Even though mechanical and hydro-mechanical systems work perfectly fine and have been used in a large number of aircraft, there were some room for improvement. These kinds of systems use a big number of components such as cables, pulleys, rods, valves and hydraulic pipes. All of these parts contribute to the aircraft weight and create challenges in terms of routing. Also, they provide none or just some protection for the aircraft flight envelope.

 

 

The Fly-By-Wire Flight Control System;

 

As it is common practice in the aeronautical industry to pursuit solutions to increase safety, reduce aircraft weight and improve flight quality, the flight control system has ever evolved in this same direction. The design and application of the so-called fly-by-wire (FBW) flight control system is one of the great examples of safer, lighter and more efficient technology.

 

Differently from the mechanical or hydro-mechanical control systems, the FBW system works by converting the pilot input on the yoke or pedals into electrical signals. These signals travel through wires and goes into flight control computers (FCC). The FCC reads the signal which is a translation of the pilot’s inputs and, considering all of the parameters that describes the actual condition of the aircraft (altitude, airspeed, weight, pitch, bank angle, etc), generates another electrical signal containing the information of how much the control surfaces should be deflected.

 

The information coming from the FCC is then read by another computer, usually called Actuator Control Electronic (ACE). The ACE receives the input from the FCC of how what angle the respective control surface is to be placed at. After processing this signal, the ACE directly or indirectly sends a command to a servo-valve. This command controls the opening or closure of the valve, which, then, allows or restrains the flow of hydraulic fluid to move an actuator.

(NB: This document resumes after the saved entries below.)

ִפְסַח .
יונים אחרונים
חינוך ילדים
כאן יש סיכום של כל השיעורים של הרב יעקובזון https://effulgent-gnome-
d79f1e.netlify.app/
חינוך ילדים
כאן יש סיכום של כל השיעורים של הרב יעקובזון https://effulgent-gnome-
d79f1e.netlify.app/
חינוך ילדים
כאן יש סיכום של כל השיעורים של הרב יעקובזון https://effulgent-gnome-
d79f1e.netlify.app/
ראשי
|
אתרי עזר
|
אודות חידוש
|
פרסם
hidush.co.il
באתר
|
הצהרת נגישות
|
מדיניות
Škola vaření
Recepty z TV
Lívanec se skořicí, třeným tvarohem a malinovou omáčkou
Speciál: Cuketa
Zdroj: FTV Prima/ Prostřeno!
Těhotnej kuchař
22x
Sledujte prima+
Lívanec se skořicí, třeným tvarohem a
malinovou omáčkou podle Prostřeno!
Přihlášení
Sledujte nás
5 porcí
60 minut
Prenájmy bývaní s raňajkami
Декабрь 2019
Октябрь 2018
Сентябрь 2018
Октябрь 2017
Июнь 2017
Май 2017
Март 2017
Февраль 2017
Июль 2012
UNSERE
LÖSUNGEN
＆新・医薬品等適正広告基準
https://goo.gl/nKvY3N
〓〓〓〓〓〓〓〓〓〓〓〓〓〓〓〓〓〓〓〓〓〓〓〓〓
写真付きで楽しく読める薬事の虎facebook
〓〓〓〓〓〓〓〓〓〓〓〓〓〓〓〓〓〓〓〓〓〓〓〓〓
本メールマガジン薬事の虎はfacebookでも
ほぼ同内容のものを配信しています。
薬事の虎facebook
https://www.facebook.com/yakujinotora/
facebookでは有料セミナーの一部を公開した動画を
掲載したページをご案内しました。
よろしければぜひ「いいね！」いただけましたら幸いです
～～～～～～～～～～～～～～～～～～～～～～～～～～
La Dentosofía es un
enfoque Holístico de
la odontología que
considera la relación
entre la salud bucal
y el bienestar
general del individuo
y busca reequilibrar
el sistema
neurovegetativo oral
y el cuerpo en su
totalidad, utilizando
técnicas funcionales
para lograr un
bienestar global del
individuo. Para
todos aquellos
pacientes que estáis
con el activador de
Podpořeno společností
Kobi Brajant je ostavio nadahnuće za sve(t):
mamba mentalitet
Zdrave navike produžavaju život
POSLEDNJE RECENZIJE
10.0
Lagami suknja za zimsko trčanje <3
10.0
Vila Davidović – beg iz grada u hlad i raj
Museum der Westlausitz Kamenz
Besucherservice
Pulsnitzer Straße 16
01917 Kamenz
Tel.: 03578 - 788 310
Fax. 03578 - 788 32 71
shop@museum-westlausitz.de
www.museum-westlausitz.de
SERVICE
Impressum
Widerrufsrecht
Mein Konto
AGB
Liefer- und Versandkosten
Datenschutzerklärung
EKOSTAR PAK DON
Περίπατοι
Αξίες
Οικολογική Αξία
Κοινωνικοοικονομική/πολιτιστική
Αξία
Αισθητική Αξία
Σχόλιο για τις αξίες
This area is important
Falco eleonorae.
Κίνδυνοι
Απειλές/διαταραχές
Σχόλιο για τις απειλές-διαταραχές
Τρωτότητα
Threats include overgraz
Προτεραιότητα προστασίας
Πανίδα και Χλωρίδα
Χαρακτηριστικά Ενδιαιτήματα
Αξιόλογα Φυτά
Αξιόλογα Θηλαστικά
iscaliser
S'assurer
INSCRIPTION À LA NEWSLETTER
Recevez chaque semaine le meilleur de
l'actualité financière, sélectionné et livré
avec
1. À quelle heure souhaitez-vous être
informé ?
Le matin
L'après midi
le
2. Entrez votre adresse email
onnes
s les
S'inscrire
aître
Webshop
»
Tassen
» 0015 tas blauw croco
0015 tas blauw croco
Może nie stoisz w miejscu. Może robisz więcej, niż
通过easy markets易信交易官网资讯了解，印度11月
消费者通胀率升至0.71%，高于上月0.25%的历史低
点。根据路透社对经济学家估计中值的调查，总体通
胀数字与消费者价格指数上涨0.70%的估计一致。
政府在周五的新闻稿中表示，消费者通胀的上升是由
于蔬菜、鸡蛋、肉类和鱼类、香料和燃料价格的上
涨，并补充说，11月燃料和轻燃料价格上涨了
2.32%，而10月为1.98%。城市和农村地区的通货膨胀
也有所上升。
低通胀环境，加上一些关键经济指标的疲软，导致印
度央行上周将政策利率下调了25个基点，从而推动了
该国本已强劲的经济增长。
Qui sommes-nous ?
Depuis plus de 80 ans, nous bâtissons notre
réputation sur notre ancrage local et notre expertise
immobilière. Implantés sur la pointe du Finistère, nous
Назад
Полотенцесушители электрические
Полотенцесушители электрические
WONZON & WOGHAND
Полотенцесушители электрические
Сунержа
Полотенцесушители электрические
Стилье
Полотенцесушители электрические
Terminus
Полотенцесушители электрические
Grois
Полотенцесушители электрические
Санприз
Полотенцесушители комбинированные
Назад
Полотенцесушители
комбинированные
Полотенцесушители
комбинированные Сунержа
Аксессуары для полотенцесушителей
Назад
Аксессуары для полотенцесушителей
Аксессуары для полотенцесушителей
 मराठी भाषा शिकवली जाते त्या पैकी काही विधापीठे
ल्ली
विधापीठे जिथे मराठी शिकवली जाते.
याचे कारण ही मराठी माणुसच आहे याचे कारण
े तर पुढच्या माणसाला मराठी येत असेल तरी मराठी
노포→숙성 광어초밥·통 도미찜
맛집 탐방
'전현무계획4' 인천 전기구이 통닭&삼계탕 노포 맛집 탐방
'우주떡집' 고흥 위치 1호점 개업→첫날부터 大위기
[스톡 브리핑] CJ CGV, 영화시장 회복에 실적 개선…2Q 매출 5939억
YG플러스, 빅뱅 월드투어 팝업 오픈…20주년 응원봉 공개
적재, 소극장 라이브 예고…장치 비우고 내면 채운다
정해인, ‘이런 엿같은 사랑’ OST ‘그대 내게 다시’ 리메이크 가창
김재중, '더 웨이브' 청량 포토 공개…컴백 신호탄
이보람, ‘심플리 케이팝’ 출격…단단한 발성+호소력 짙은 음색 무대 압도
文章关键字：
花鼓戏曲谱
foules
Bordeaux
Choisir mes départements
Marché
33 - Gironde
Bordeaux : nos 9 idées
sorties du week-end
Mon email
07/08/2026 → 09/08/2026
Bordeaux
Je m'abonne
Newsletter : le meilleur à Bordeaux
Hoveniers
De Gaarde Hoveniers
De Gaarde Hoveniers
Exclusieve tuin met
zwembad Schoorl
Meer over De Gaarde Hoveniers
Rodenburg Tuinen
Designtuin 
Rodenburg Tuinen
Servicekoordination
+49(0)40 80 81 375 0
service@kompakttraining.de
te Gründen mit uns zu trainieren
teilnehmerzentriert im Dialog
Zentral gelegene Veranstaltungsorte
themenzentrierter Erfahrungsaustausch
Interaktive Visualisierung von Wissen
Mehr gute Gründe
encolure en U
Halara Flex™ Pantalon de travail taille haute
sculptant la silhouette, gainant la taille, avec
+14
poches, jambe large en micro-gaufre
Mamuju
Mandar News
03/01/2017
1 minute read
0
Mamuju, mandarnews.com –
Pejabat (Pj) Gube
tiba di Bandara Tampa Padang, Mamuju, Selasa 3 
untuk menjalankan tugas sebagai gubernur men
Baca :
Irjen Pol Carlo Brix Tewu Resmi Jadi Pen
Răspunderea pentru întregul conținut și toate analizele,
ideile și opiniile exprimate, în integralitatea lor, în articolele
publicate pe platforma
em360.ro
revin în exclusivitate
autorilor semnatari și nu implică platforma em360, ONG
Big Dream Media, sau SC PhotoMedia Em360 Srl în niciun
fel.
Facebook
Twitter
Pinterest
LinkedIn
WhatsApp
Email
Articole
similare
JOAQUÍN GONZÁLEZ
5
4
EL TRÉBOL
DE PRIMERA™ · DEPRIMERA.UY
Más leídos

The actuator, ultimately, move the control surface.

 

 

Figure 7 – Fly-By-Wire Flight Control System

 

 

The Advantages;

 

The way a fly-by-wire control system works, at first, might seem to be adding an enormous amount of complexity to a system that had been functioning just fine. In some sense, this can be true. However, the advantages brought by this technology outweigh the complexity, a fact that is proven by the increase in the number of designs which use FBW.

 

Due to the use of computers in the flight control chain, the flexibility of the system is huge. The engineers decide on the logics that go into the FCCs and ACEs. This way, the aircraft controllability can be fine tuned considering all the variables that affect the flight dynamics. In other words, the system takes into account airspeed, weight, altitude, CG position, orientation, flight phase and other parameters to the determine the final commands.

 

This flexibility also improves safety. By using logics to ultimately generate the control commands, the flight envelope can be protected. When aircraft is commanded by the crew and this intended command may lead to an unsafe condition, such as low/high speed, excessive bank angle or improper acceleration, the system will anticipate this situation and control the aerodynamic surfaces in such a way to avoid or leave it.

 

Ultimately, fly-by-wire leads to more fuel-efficient aircraft. The overall weight of the system is usually smaller when compared to traditional flight control systems. Also, due to the continuous and precise control of the aoerdynamic surfaces, the aircraft natural stability can be relaxed, leading to smaller horizontal and vertical stabilizers and, thus, lighter structures and reduced drag.

 

 

 

Final Remarks;

 

Fly-by-wire flight control system is becoming more and more common aircraft design. Some examples of airplanes which use this technology are the Airbus A320, Boeing 777 and the Embraer 190-E2.  As the designers and manufacturers become more experienced with the system, its advantages get increasingly evident, resulting in safer, lighter and more efficient airplanes.